Substance use and mental health problems among attorneys so consistently outpace these problems in other professions that the situation demands a transformation of the legal profession's culture. This is a conclusion of a report from a coalition of groups that believes the issue cannot be resolved through actions at the individual attorney level alone.
“We decided that this would not be a report to individual lawyers to tell them to eat better and exercise,” Bree Buchanan, who chairs the American Bar Association (ABA) Commission on Lawyer Assistance Programs, tells Addiction Professional. “We've [already] been doing that sort of thing. The system needs to change.”
Following last year's release of a comprehensive survey finding that 21% of employed attorneys meet criteria for problem drinking and 28% have some level of depression, several associations representing sectors of the legal profession convened to discuss strategies. Suddenly armed with reliable data to confirm long-held suspicions, “We could not in good conscience ignore this,” says Buchanan, director of the Texas Lawyers Assistance Program. “We felt passionately that now is the time to change the culture of the legal profession.”
The report, The Path to Lawyer Well-Being: Practical Recommendations for Positive Change, makes the point that all sectors, from judges to law schools to the highest-powered law firms, have turned a blind eye to the dangerous byproducts of stress in the legal profession.

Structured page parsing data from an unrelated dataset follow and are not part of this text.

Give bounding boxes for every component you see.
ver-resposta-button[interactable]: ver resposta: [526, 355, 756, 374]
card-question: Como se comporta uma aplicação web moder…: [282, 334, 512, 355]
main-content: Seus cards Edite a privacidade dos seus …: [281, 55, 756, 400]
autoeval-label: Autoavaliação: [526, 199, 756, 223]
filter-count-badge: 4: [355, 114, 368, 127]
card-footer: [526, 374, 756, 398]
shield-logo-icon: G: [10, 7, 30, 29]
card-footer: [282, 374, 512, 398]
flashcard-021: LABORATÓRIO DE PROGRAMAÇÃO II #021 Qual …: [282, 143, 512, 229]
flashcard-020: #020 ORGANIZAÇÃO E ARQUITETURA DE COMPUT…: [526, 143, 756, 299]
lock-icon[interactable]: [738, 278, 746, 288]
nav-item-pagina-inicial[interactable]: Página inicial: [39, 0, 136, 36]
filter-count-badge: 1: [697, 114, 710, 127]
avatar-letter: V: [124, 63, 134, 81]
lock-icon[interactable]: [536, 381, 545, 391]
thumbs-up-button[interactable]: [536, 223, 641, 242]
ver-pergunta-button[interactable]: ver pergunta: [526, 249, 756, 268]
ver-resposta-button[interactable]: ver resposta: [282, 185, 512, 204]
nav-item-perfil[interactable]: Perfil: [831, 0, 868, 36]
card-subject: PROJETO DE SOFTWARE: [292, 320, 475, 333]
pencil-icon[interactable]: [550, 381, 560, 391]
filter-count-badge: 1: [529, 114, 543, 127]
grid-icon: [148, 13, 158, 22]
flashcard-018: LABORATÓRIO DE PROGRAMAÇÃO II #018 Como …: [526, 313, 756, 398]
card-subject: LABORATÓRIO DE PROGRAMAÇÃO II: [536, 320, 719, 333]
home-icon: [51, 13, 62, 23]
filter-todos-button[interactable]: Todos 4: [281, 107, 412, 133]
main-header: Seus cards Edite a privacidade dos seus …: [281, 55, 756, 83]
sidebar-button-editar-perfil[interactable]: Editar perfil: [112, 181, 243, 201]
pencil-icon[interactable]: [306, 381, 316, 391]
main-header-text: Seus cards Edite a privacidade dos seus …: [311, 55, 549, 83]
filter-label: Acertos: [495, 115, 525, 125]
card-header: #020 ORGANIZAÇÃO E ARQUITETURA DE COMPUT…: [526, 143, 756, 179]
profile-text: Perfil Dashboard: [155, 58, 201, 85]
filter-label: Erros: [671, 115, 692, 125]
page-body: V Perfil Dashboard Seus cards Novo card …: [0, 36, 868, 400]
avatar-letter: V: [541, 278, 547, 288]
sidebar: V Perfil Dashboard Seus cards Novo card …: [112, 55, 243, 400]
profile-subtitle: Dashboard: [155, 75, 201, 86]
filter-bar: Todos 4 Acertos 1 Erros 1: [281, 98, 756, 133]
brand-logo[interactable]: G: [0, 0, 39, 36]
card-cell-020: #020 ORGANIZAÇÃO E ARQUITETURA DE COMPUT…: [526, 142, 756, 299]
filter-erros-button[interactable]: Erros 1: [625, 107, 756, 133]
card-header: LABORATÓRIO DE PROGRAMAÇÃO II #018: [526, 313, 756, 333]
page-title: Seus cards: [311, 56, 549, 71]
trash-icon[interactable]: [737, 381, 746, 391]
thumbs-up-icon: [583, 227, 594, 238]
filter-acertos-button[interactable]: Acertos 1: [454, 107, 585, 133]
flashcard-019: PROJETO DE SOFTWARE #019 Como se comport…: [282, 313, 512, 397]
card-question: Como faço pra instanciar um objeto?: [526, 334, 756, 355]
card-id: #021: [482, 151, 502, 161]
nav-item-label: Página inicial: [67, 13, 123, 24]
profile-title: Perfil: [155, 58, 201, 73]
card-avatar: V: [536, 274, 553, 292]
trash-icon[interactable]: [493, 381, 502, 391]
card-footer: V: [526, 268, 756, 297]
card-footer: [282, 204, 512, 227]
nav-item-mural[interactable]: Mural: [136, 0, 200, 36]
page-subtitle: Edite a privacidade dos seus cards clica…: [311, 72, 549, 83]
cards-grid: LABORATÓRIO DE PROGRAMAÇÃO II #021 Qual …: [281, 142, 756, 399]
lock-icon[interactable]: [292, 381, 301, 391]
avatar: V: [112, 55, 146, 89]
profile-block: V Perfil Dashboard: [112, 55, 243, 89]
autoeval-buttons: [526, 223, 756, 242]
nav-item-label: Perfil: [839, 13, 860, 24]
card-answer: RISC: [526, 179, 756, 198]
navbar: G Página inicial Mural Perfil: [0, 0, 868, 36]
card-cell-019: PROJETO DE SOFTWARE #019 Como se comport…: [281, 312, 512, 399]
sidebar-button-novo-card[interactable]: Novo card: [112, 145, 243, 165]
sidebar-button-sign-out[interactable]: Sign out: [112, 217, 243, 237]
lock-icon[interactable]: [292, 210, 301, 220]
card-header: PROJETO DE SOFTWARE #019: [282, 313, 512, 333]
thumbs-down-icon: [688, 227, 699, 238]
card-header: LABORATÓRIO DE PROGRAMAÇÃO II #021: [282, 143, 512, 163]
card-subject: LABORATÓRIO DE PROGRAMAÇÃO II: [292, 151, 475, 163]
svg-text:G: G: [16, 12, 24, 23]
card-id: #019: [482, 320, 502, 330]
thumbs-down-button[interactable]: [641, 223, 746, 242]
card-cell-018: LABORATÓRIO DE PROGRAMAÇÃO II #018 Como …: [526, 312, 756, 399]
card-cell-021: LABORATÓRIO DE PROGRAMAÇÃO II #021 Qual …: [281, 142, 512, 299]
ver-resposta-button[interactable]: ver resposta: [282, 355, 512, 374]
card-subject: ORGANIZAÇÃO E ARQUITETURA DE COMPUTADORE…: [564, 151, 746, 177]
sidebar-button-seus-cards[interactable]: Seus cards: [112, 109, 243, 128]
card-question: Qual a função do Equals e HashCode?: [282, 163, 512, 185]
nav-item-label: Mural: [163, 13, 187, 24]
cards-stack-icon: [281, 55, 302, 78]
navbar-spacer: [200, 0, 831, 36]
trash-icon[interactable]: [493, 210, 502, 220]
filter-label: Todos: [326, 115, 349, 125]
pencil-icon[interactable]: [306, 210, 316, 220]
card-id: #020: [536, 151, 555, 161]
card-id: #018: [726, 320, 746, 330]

“An overworked profession is profitable in the short term, but not in the long term,” Buchanan says.
Far from a standard
Professional groups such as physicians and pilots are governed by standard procedures that are activated when a member of the profession falls into problematic substance use. Behavioral health issues in the legal profession, however, have been largely ignored for so long that Buchanan believes the profession is far away from arriving at such a standard. “There is so much work to do before we can approach a standard,” she says.
The report makes a strong case for each sector of the legal profession to take direct action to reduce stigma around behavioral health issues and to promote lawyer well-being. The recent research has shown that “the two most common barriers to seeking treatment for a substance use disorder that lawyers reported were not wanting others to find out they needed help and concerns regarding privacy or confidentiality,” the report states.
The report suggests that efforts to educate lawyers about stress in the profession should enlist the help of recovering lawyers who are successful in the field. The report also advocates the work of lawyer assistance programs, stating that research has shown better alcohol use outcomes for attorneys who attend a treatment program that is tailored to their specific needs.
Adversarial profession
Buchanan says that unlike the medical profession, where doctors work in a generally cooperative environment rooted in care for the patient, “Our work is inherently combative.” People need to understand “the stress that this imposes when a lawyer is asked to go into battle every day,” she says.
The report recommends that all stakeholders develop and enforce standards of collegiality in the profession. A lack of civility appears to be a growing concern: One survey of Illinois lawyers found that 72% considered incivility to be at least a moderately serious problem in the field.
The report's writers also did not hesitate to recommend dramatic changes in how lawyers and the profession in general are evaluated. The report recommends that the ABA and its state affiliates create a “well-being index” that would measure progress on standards other than attorneys' economic success. “For law firms, it also may help counterbalance the 'profits per partner metric' that has been published by The American Lawyer since the late 1980s, and which some argue has driven the profession away from its core values,” the report states.